Земля кругом была покрыта бурой низкорослой травой и имела невзрачный вид; даже кусты дикого фенхеля и суховатого дрока, пышно разросшиеся там и сям, не скрашивали унылого и голого пейзажа. По полю в разных направлениях цепочками передвигались небольшие отряды солдат. Когда одна из групп пересекала дорожку вблизи от архивариуса, он увидел, что солдаты в своих полинялых раздувавшихся накидках шагали тяжело и с закрытыми глазами, точно во сне. Он обратил внимание на их лица, серые и худые, со впалыми щеками. Застыдившись своего маскарадного наряда, Роберт скомкал цветную треуголку и сорвал с груди бумажную звезду. Бертеле с трудом удалось уговорить его оставить хотя бы широкую оранжевую ленту.
— Вы так, пожалуй, наживете себе неприятностей, — заметил он, теребя свой локон.
Казармы на торцовой стене, обращенной к востоку, были помечены буквами греческого алфавита. Они уже подходили к строению " #931;", когда сержант неожиданно замедлил шаг и сказал архивариусу, что он пригласил его сюда не только для того, чтобы тот осмотрел военную зону. Он, мол, является связным тайного тюремного движения, которое охватывает ряд казарм, в особенности лиц молодого возраста. Хотя подавляющая масса, пояснил он, смирилась со здешней службой, все же есть немало таких, кому опостылело это призрачное существование, на которое их обрекли. Поскольку Роберт молчал, сержант прибавил, что не будет пока больше ничего говорить, мол, господин архивариус сам все увидит и услышит.

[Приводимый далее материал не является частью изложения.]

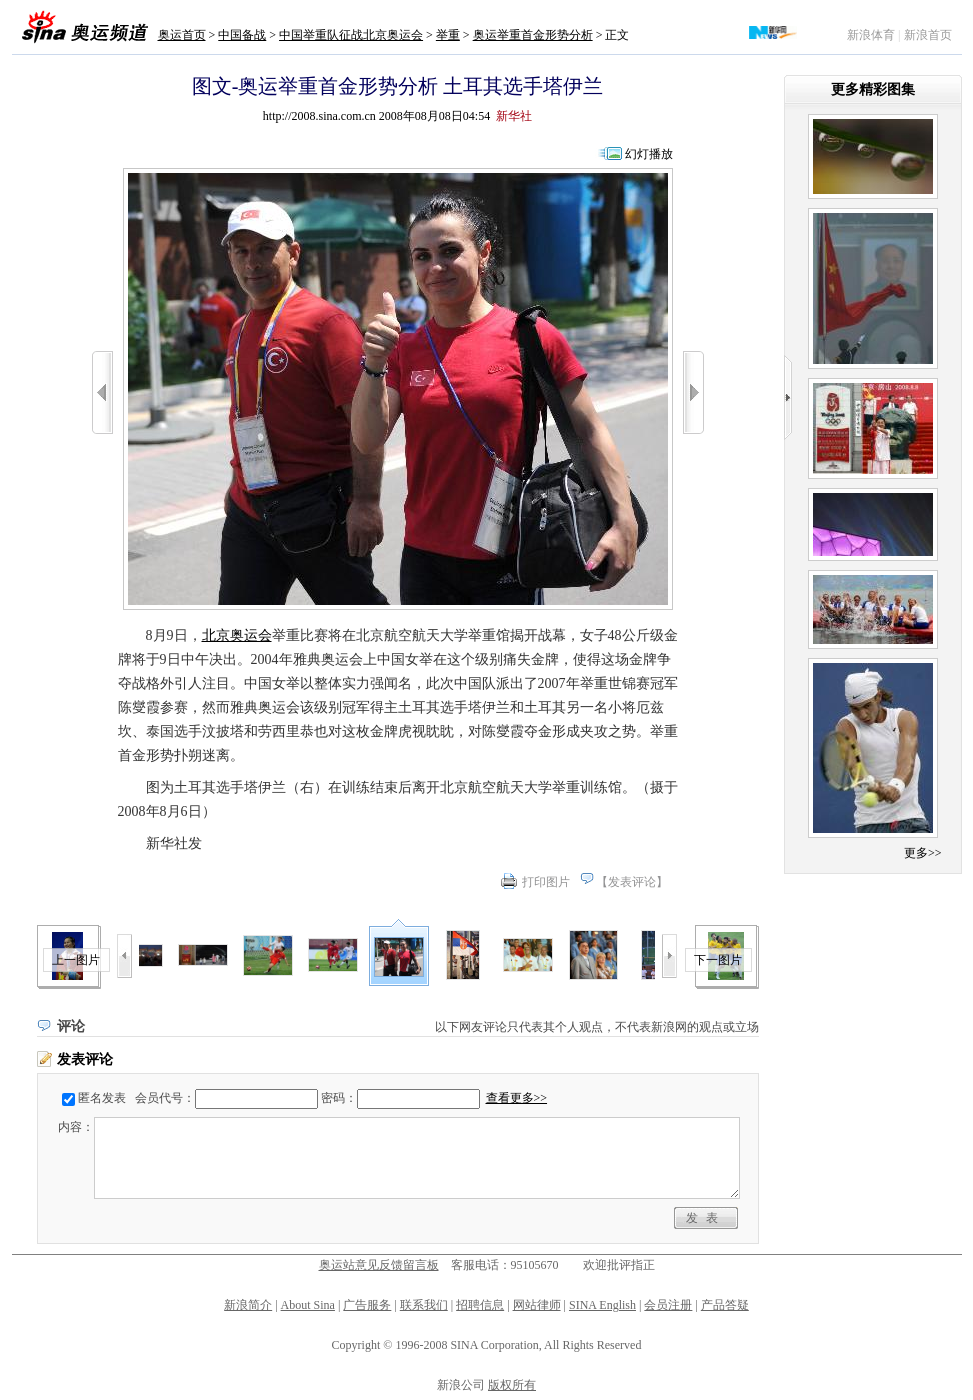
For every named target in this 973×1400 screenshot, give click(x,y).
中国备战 (242, 35)
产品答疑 (725, 1305)
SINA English (602, 1305)
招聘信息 (480, 1305)
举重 (448, 35)
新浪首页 (928, 35)
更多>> (923, 853)
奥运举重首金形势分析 (533, 35)
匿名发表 (102, 1098)
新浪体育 (871, 35)
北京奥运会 (237, 635)
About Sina (308, 1305)
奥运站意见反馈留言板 (379, 1265)
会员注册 (668, 1305)
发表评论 (632, 882)
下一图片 (718, 960)
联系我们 (424, 1305)
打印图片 (546, 882)
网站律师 (537, 1305)
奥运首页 (182, 35)
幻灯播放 (649, 154)
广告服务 (367, 1305)
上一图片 (76, 960)
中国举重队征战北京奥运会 (351, 35)
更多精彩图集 (873, 89)
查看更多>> (517, 1098)
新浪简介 (248, 1305)
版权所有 (512, 1385)
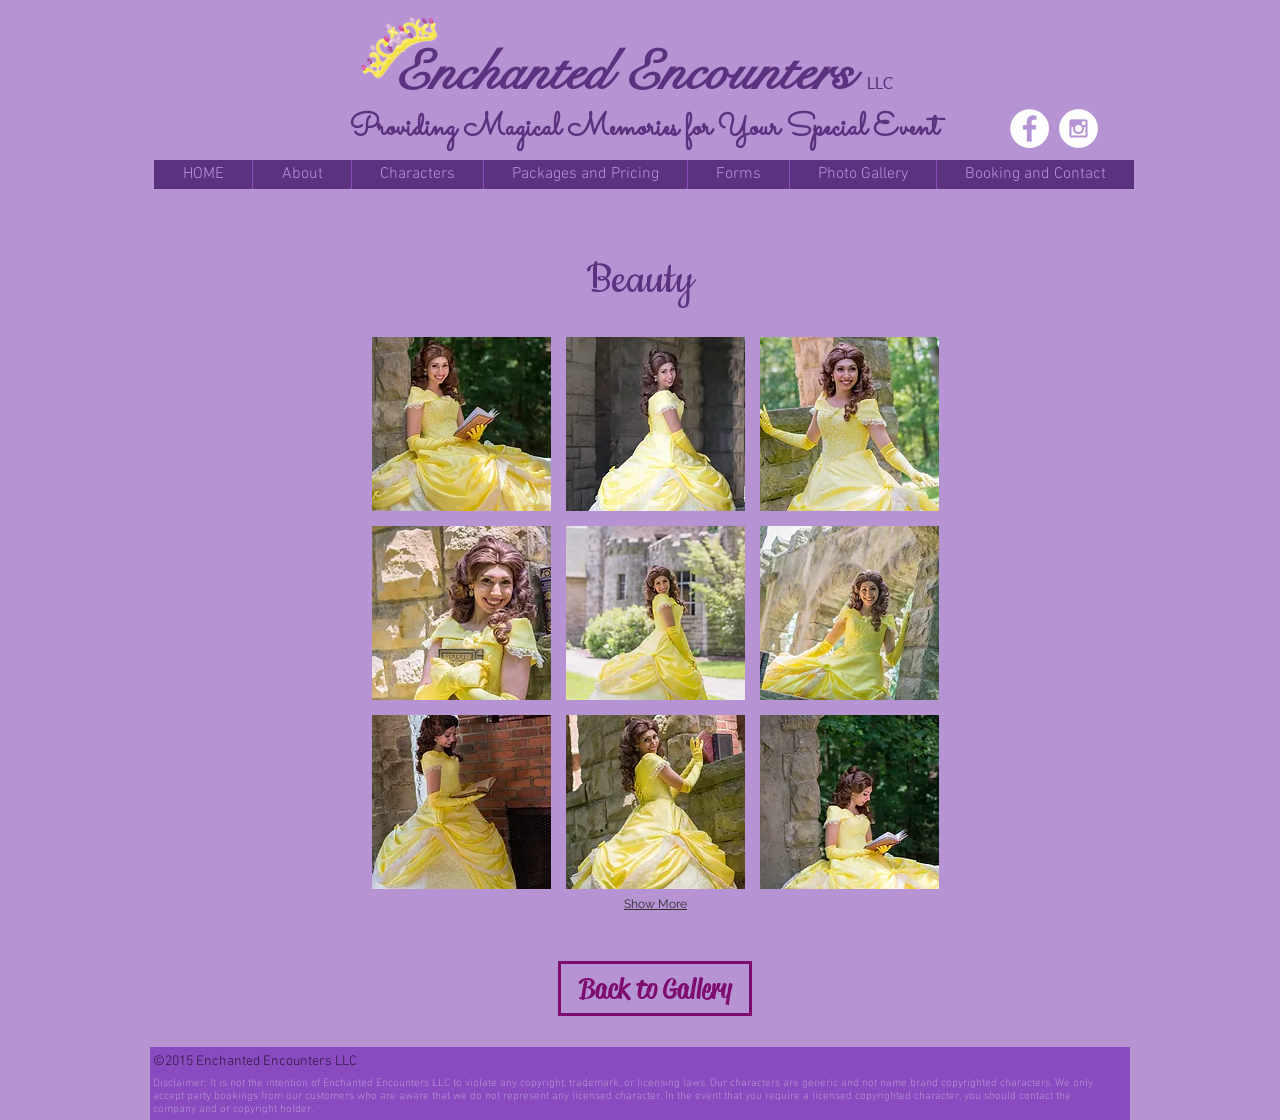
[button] (301, 174)
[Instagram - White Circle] (1078, 128)
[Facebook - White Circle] (1029, 128)
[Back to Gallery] (655, 988)
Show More (655, 904)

Они взошли по крутым ступеням к эркеру. На полу у массивных колонн, на которых еще можно было различить кое-где следы первоначальной росписи, лежали вповалку спящие солдаты — без оружия, в поношенных мундирах. Молодые, еще совсем мальчишеские лица; у иных было ровное, умиротворенное выражение, у других застыло напряженное ожидание.
— Эти пришли недавно, — пояснил Бертеле, — и вид у многих еще утомленный после карантина.

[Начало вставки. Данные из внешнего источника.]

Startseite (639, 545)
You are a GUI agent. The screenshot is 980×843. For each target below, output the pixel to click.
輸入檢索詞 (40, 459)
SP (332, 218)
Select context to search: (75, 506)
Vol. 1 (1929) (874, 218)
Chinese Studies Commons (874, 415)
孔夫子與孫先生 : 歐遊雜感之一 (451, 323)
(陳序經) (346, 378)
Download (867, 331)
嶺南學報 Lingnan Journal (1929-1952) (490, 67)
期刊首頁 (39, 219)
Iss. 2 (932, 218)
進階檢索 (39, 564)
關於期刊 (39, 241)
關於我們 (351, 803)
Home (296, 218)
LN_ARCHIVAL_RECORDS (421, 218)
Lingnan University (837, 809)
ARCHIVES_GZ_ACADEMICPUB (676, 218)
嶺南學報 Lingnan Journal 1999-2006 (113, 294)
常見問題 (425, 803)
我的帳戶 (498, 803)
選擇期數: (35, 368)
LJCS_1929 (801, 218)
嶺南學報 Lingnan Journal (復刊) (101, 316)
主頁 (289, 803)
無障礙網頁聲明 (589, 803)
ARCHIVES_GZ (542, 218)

В это время одна из фигур приподнялась, неуклюже отерла глаза, и вдруг мальчишеское лицо просияло радостной улыбкой. Узкая голова на худеньких плечах повернулась к Роберту.
— Господин доктор Линдхоф! — воскликнул молоденький солдат. — Какая неожиданная встреча!
Он говорил тихим, как будто хрупким голосом, раздельно, с особенным смыслом произнося слова. Тут только Роберт узнал в нем своего молодого товарища, студента, который совсем недавно, еще там, за рекой, приносил ему свои первые работы по истории искусства. Взвешенная манера изложения, неподкупность его представлений о необходимости чистоты отношений в сфере искусства оставили тогда приятное впечатление у Роберта. И он рекомендовал легенды и статьи молодого исследователя к печати, которые приняты были, в частности, одним искусствоведческим журналом; впоследствии он не раз с интересом беседовал со студентом.
— Вы не возражаете, — обратился архивариус к месье Бертеле, — если я немного поговорю с господином Лахмаром, которого так неожиданно встретил здесь.
Сержант присел на ступеньке.
Молодой солдат, тщетно пытаясь пригладить топорщившийся на нем не по размеру широкий форменный сюртук, осведомился о самочувствии Роберта.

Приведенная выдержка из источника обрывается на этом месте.